Possible relocation of Danshui factory after 2020F 

  • Unlike the Daya Bay plant, VALUE’s Danshui factory (established in 1992) is visibly older, on leasehold and dedicated to production for its consumer electronics (CE) segment. Both the Daya Bay and Danshui plants sit on a combined site area of 110,000 sq m. 
  • We previously highlighted in our 4QFY17 results note (see Valuetronics Holdings Ltd - 4Q17 New Orders In Ramp-up Phase) that the current lease for Danshui will expire by end-2020F. Should the lease renewal not materialise (due to ongoing property developments surrounding the site by the local government), the company could relocate its operations to the empty land at Daya Bay or search for an alternative site. We estimate the capex for a new plant would be in excess of HK$100m. 
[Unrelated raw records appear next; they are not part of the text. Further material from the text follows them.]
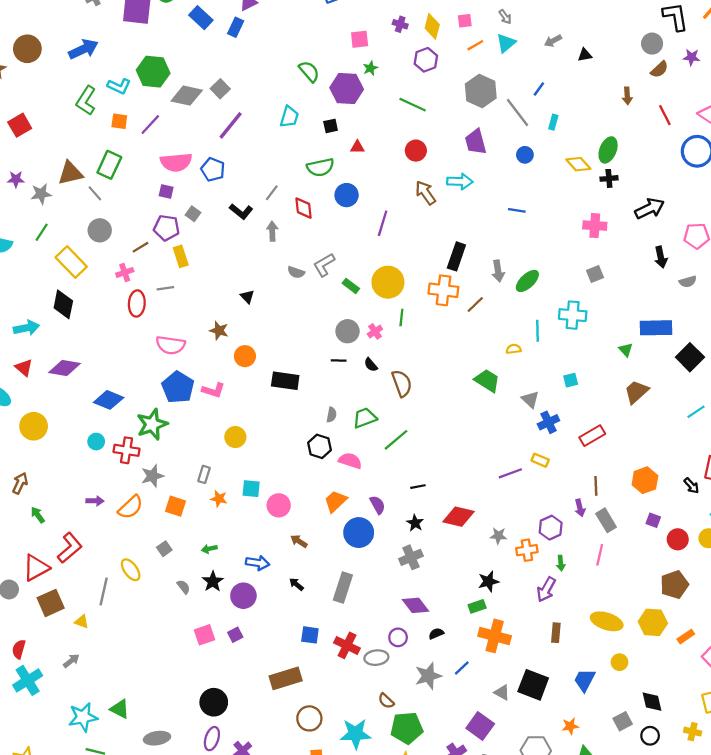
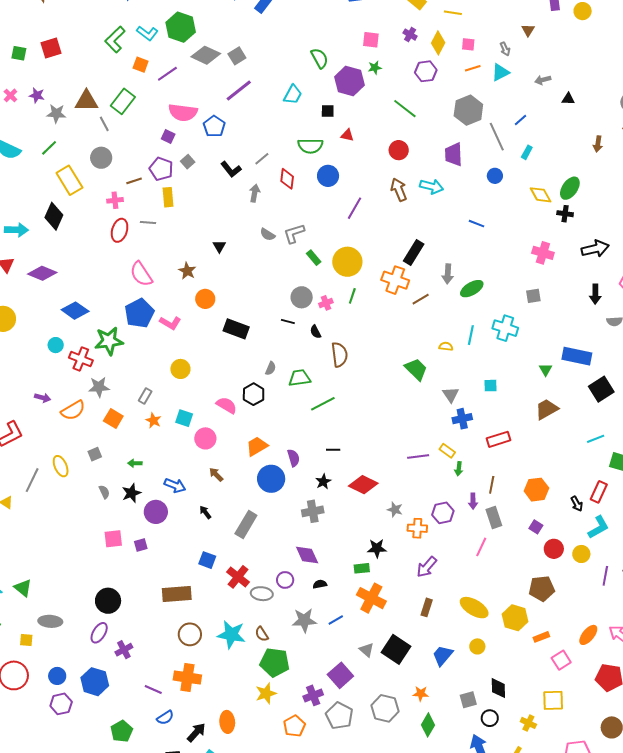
pink semicircle: (171, 345) -> (141, 274), turned 36
pink semicircle: (350, 461) -> (227, 405), moved
green arrow: (561, 563) -> (459, 469), moved
cyan star: (355, 734) -> (231, 635), moved

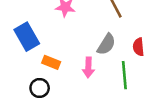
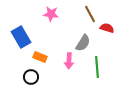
red semicircle: (138, 47) -> (107, 28), moved, turned 112

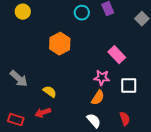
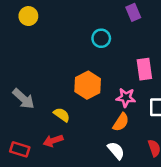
cyan circle: (82, 13) -> (101, 38), moved
orange hexagon: (60, 44) -> (88, 85), moved
pink rectangle: (117, 55) -> (144, 69), turned 36

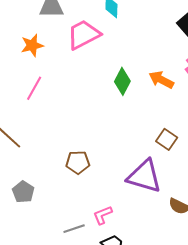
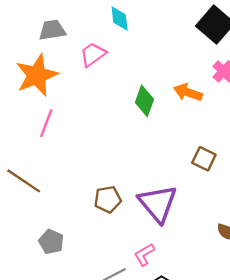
pink trapezoid: (84, 35) -> (93, 55), size x0.7
orange star: (32, 45) -> (37, 75), size x1.6
purple triangle: (144, 176) -> (158, 204), moved, turned 42

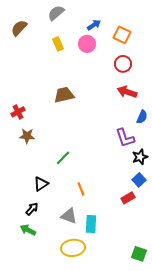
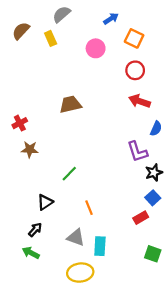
blue arrow: (94, 25) -> (111, 19), moved
yellow rectangle: (58, 44) -> (51, 38), moved
green square: (139, 254) -> (153, 254), moved

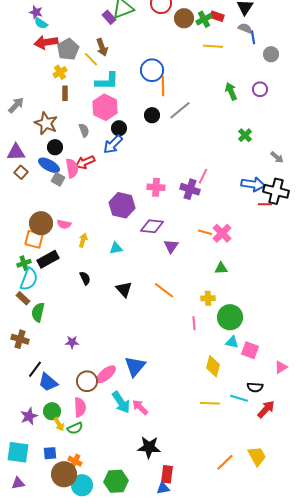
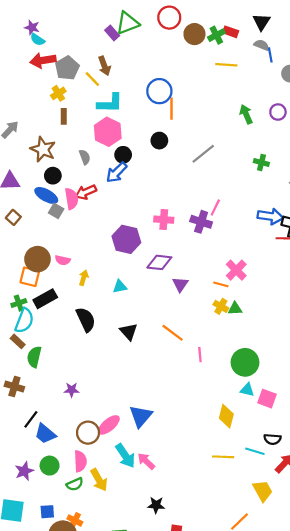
gray line: (180, 110) -> (203, 154), moved
green cross: (245, 135) -> (261, 163), turned -32
brown square: (21, 172) -> (13, 217), moved
orange line: (205, 232) -> (221, 284), moved
black semicircle: (85, 278) -> (86, 320), size x1.6
yellow cross: (208, 298) -> (221, 306), moved, turned 32
pink line: (194, 323) -> (200, 355), moved
yellow arrow: (59, 424) -> (99, 480), moved, size x1.5
black star: (149, 447) -> (156, 505), size x0.7
yellow trapezoid: (257, 456) -> (263, 491), moved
Thriving in an increasingly-connected environment 

  • VALUE acquired its first order for smart LED lighting in 2QFY17. Wireless LED bulbs are broadly similar to traditional LED ones, except for the requirement to 
    1. download firmware into a micro controller unit (MCU), and 
    2. undergo colour testing (in addition to voltage testing). 
  • Semi-automated production lines are underway to lift production yield from the current 300-350 units an hour, to potentially 1,500 units per hour.
  • Apart from intelligent home lighting, we were also surprised to see increasing connectivity in electric toothbrushes. The company is in the midst of manufacturing high-end electric toothbrushes for its major Dutch customer, which incorporate a Bluetooth function. 
  • Overall, we project FY18- 20F topline growth of 11-13% p.a. for the CE segment.


Optimising cash pile 

  • VALUE had net cash (including AFS assets) of HK$825m as at end-FY17, which we expect to grow in tandem with the increasing profitability and steady cash conversion cycle of 40-50 days, despite slightly higher working capital requirements from key customers. 
  • Apart from forecasted yearly maintenance capex of HK$60m and regular annual dividend payout of HK$84m (dividend policy of 30-50% with DPS of 20 HKcts as our base case), we think the company would have sufficient war chest for potential investment in a new plant (at least HK$100m) and synergistic M&A opportunities. 


Reiterate Add with an unchanged S$0.89 TP 

  • We retain our FY18-20F forecasts, ADD call and target price of S$0.89, still pegged to 11x CY18F P/E (at 10% discount to industry average). 
  • The stock remains attractive, in our view, with its 4.5-4.9% dividend yield (based on our base case of 20 HKcts DPS), debt-free balance sheet and 11-14% EPS growth in FY17-19F, based on our estimates.